What's odd is that ECC is not routinely used in all hardware. Depending on the conditions it can be of great help, as the rare bit flip can cause strange problems that can take ages to track down. And it works well for figuring out when you have a bad memory module -- the computer will figure it out on its own.
One component that many defence contract required was a Nuclear Event Detector. This little component would set a pin when it detected the precursor of a nuclear detonation. What the system did next was up to the vendor, but usually it would involve a shutdown and disconnect of ports and power lines.
Vintage computer adverts: http://www.vintageadbrowser.com/computers-and-software-ads
Some of the newer Doppler WX radars do a rapid narrow scan in some modes of operation for some fine examination of a particular front or phenomenon they want to image with more detail or using some more specialized mode like water vapor density, etc.
So, the usual low(er) power scanning 'round and 'round, like radars usually do, probably isn't enough to trigger this poster's problem, but if the high-powered focused scans happen to be in his direction, well, bad news that day.
Perhaps some Meteorologist can weigh in on this mode of operation with the radars, I don't know enough about them to be more specific.
-- You are in a maze of little, twisty passages, all different... --
"If I had to guess this was because of a real processor bug Intel didn't want to admit to."
Alpha particles affecting memory is a known, but uncommon, issue. This code invalidated the cache when coming out of S1 (sleep) state. The deeper (S2+) sleep states already invalidate the cache. The longer the processor is in a static state (sleep), the more chance that an alpha particle hit will flip a bit. Invalidating the cache when coming out of a sleep state has no meaningful impact on performance. The time to re-fetch is nothing compared to the amount of time spent sleeping. Of course, there are many more bits in RAM which could be affected, so a problem is more likely to occur there, which this doesn't address.
But it hurts nothing, avoids an (admittedly rare) issue, and is but a single instruction. I wonder why they removed it?
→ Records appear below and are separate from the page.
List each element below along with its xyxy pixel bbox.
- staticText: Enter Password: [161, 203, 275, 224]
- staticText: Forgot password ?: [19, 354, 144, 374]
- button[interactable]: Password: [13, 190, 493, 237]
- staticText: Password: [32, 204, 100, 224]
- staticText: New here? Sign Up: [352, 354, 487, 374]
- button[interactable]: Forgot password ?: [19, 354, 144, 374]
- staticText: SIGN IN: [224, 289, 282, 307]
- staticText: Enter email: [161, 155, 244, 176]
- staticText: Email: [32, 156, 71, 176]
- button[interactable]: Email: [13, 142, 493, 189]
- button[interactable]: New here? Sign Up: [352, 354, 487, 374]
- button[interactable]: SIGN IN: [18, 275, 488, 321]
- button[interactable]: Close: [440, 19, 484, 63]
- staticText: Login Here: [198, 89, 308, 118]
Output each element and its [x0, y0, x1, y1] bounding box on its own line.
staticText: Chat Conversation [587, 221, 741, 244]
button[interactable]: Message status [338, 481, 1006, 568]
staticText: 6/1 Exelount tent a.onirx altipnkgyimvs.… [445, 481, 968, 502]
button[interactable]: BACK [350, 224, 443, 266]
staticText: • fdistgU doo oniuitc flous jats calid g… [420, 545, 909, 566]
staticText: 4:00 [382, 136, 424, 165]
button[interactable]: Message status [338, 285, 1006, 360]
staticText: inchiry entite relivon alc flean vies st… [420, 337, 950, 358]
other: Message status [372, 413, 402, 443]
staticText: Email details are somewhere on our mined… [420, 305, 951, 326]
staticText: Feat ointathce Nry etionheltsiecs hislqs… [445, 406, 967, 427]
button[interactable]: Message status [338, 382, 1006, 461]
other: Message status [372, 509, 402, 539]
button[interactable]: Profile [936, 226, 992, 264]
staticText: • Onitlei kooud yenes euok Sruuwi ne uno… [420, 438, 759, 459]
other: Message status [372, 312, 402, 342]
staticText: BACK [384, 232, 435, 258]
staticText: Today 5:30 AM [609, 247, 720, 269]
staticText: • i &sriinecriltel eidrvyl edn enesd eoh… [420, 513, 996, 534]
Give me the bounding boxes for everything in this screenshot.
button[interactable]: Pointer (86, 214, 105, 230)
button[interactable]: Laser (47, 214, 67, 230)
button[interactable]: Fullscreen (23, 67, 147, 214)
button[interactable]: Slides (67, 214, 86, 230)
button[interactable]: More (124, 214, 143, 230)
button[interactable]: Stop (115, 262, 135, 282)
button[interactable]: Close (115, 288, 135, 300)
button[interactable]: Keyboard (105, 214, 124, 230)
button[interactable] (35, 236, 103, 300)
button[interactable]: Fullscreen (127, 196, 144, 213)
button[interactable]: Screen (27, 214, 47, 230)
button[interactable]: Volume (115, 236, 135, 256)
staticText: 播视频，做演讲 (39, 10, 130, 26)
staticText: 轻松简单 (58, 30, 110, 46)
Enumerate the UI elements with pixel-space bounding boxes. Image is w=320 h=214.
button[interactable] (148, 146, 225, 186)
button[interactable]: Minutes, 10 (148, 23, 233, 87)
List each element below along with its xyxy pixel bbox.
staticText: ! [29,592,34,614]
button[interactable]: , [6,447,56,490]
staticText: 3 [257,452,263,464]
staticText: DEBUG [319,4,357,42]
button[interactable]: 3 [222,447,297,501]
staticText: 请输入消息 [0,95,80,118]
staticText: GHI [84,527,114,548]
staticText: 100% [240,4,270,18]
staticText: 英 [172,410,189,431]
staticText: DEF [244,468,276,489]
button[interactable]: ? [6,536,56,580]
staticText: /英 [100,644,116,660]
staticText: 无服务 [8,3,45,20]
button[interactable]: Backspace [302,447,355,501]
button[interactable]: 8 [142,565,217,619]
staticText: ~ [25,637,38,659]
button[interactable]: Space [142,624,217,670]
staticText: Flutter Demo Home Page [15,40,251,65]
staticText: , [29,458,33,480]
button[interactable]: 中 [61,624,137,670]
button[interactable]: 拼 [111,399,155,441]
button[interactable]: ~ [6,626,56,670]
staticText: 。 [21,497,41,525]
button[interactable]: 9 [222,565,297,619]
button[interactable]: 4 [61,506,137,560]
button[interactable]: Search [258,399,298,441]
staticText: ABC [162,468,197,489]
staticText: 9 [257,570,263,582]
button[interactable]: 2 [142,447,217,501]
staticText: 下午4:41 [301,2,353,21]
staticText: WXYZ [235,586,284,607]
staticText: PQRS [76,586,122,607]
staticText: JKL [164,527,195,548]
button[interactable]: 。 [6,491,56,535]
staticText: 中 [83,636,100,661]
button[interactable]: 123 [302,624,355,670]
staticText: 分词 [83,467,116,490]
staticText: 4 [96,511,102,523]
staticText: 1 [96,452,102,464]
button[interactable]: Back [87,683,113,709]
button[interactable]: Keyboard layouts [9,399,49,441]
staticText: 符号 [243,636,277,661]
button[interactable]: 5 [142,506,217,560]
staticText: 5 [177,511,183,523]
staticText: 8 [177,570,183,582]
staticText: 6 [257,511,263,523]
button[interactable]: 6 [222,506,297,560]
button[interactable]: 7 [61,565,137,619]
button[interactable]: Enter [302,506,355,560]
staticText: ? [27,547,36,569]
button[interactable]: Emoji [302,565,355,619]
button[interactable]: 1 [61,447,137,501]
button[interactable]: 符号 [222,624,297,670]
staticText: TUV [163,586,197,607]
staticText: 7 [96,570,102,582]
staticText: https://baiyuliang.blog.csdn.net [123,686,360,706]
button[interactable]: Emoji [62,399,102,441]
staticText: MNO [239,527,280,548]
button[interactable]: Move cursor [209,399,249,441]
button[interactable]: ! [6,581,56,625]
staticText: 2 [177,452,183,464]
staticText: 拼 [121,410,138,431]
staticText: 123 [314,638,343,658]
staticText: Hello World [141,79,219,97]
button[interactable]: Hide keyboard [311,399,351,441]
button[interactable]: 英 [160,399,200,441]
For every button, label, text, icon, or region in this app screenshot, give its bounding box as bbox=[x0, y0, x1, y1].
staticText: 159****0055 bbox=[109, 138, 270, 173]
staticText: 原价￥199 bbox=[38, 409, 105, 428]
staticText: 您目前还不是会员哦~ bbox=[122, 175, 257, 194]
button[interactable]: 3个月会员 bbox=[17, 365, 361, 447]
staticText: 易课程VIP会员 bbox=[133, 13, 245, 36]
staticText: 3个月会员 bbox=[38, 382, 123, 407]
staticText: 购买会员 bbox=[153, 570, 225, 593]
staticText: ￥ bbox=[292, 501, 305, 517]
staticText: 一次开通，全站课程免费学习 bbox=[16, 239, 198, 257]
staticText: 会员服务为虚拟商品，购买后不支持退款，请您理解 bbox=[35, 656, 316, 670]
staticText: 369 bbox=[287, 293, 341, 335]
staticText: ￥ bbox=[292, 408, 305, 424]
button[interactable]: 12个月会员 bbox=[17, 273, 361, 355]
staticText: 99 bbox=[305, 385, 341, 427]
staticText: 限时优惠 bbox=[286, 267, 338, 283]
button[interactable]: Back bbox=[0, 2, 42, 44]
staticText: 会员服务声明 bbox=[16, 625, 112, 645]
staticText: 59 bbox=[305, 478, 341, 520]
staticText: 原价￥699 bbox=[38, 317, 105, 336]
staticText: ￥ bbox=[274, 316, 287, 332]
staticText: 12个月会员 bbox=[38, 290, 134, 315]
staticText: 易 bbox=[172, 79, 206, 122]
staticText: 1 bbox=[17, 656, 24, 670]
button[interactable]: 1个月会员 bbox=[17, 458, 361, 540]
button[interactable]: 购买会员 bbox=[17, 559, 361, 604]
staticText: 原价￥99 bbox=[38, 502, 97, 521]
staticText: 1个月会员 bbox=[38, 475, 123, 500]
"National Security is the chief cause of national insecurity." - Celine's First Law
A friend of mine, developer of the spreadsheet SW back in the days of DOS a Norton Commander, had one customer who would keep complaining about the SW crashing from time to time. These kind of crashes would only happen to this customer and no other.
He installed a debug build on the customer's site and and waited... and fair enough, the SW would crash, and crash again and again... at completely random places in the code. In some cases there was literally no way those lines of code could make the program crash under any circumstances.
Well, he spent days trying to debug it and came up empty handed. Until it struck him to look at the time when the SW is crashing. And fair enough, it was crashing on one particular day in a week usually in the time-span of few hours during that day. Now comes the interesting part -- the customer's site was actually a railway station on the Slovakia-Ukraine border (in town called Uzghorod). So he called the customer to ask if there was a train in the station regularly on that day and hour every week and voila, there was one train coming from Ukraine to Slovakia with some goods. So he asked the customer to take Geiger counter and see if there was anything going on in the air.
They found out one of the train cars was radiating like hell. It was used for transferring spent nuclear fuel before. And Ukrainians thought they would save some money by using it for regular cargo after EOL. I wouldn't like to be a person living near those railway tracks...
tl;dr
Spreadsheet SW was crashing on the computers in the train station and thanks to customer complaints they found out the crashes were caused by radioactive train coming regularly to the station.